Reviewed by Steve Martin
The triumph of discovering the top quark at Fermilab was inversely proportional to its surprise value.
Theory told us it was there, and how it would behave. We knew we would find it--knew we HAD to find it--and many of us delighted in having an explanation ready when curious, non-physicist friends asked the question they thought would stump us before the discovery.
"So, let's see if I've got this straight," their challenge might begin. "People at Fermilab are smashing protons and antiprotons together to try to make top quarks. Nobody has ever seen one of these top quarks, and yet you say you are absolutely sure they exist. Why?"
The best answer lies in the symmetries of the equations of the Standard Model of elementary particles and forces, the foundation of modern particle physics. One particular symmetry, called "weak isospin," requires that some equations don't change if the symbol used to represent each particle is exchanged with one belonging to a partner particle. The up and down quarks are partners of each other; so are the strange and charm quarks. Every quark must have its own partner, or the mathematics of the Standard Model would fall apart. The Standard Model was so well-tested in many other ways that this was inconceivable. Thus, the undiscovered partner of the bottom quark, the top quark, simply HAD to exist.
This was hardly the first time that a symmetry had insisted on predicting a new particle. In one of the earliest examples, Dirac used the relativistic symmetries of space and time to make the stunning prediction that the electron must have a partner. The positron was soon discovered.
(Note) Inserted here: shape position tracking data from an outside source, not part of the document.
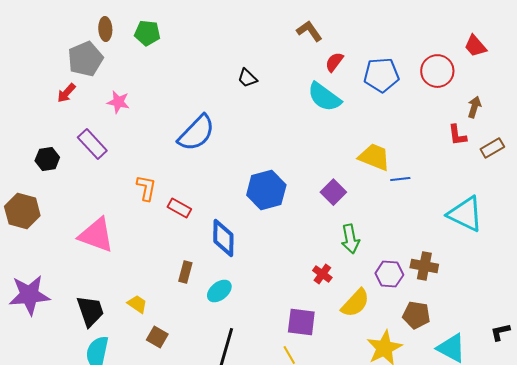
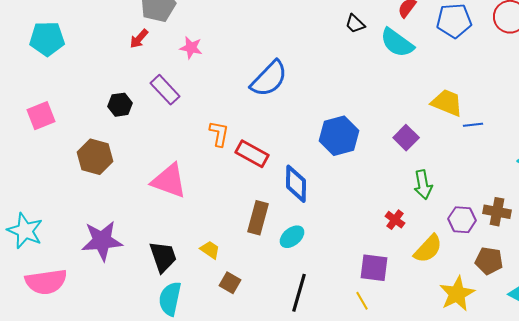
black trapezoid: (247, 78) -> (355, 24), moved
red rectangle: (179, 208) -> (252, 154), size x1.4
brown rectangle: (185, 272) -> (258, 218), size x1.5

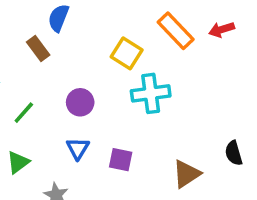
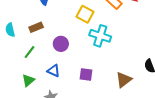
brown rectangle: (38, 49) -> (36, 27), moved, turned -72
cyan cross: (151, 93) -> (100, 36), turned 30
blue triangle: (78, 148) -> (54, 71), moved, turned -32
In his new book "Supersymmetry," University of Michigan physics professor Gordon Kane uses these examples and other arguments to show how we might anticipate the next great discoveries. In clear language aimed at a wide audience, he explains what supersymmetry is, why many particle physicists believe in it, how to look for it, and what a successful hunt might bring home.
Supersymmetry is a particularly ambitious cousin of the known symmetries. Like weak isospin, it predicts that every fundamental particle has a new partner, called a superpartner. The revolutionary, or "super," part is that the superpartners must carry different amounts of spin. No other symmetry dares to do such a thing, because particles with different spins don't seem to behave much like each other.
Circumstantial evidence yields the only clues to superpartners, and not all particle physicists are convinced they exist, as they were about the top quark. Still, as Kane explains, "Supersymmetry is now a sufficiently mature area, and sufficiently close to confirmation... that a wider understanding of its content and implications is both possible and worthwhile." And he illustrates why many particle theorists have fallen in love with supersymmetry as the preferred pathway beyond the Standard Model.
Kane reviews the Standard Model with special attention to puzzles that point towards supersymmetryˇincluding the Higgs boson, postulated as the source of mass, the next great quest for particle physicists. He explains that the tiny length scales at which a Higgs boson would be important are actually huge compared to the length scales where gravity produces strong quantum effects. Without supersymmetry, this appears to be very odd; these two important length scales are hard to separate in the equations. With supersymmetry, pairs of superpartners can easily conspire to allow the two length scales to be as different as they indeed are.
All the superpartner particles ("sparticles") are introduced next, with such whimsical-sounding names as squark, slepton, photino, and Wino ("Wee-no"). Using easy-to-understand diagrams, Kane offers a guide to some of their habits and personalities. There is a specific, but not technical, discussion of how we expect supersymmetric particles to be produced in colliders, and how the results of their decays are detected. Kane clearly explains how to tell the resulting events apart from those produced by known particles. Not surprisingly, Fermilab plays a central role here, and Kane strongly makes the point that this is a great place to discover superpartners, if they exist. Kane even extends an invitation to visit Fermilab, complete with photographs. Kane also argues eloquently for the value of future projects and the necessity of funding them.
What will we learn if supersymmetry is found? Among other possibilities, Kane proposes supersymmetry as a solution to the dark matter problem. He is not afraid to point out that supersymmetry provokes some challenges of its own. He argues, however, that discovering sparticles may help us to get at what he calls the "primary theory." This is an insightful (and sensible) term for what others have called the "theory of everything" (slightly grandiose, considering it doesn't address the behavior of complex systems) or the "final theory" (unnecessarily bleak). While tests of a primary theory will be possible, it isn't so clear that anything like decisive tests will be forthcoming, so I found this part of the book to be especially provocative.
For nearly two decades, Kane has been an enthusiastic advocate for taking sparticles seriously in experimental physics, not always a popular position. For the first ten years or so after its proposal in the early 1970's, supersymmetry was widely regarded as a theoretical plaything. Kane recalls those days when theory research funds were granted (to others) with a strict condition that they NOT be spent on investigating supersymmetry.
Whether or not supersymmetry wins final vindication within the decade to come, Kane's book will remain a readable and fascinating account of how physicists make educated guesses and test them.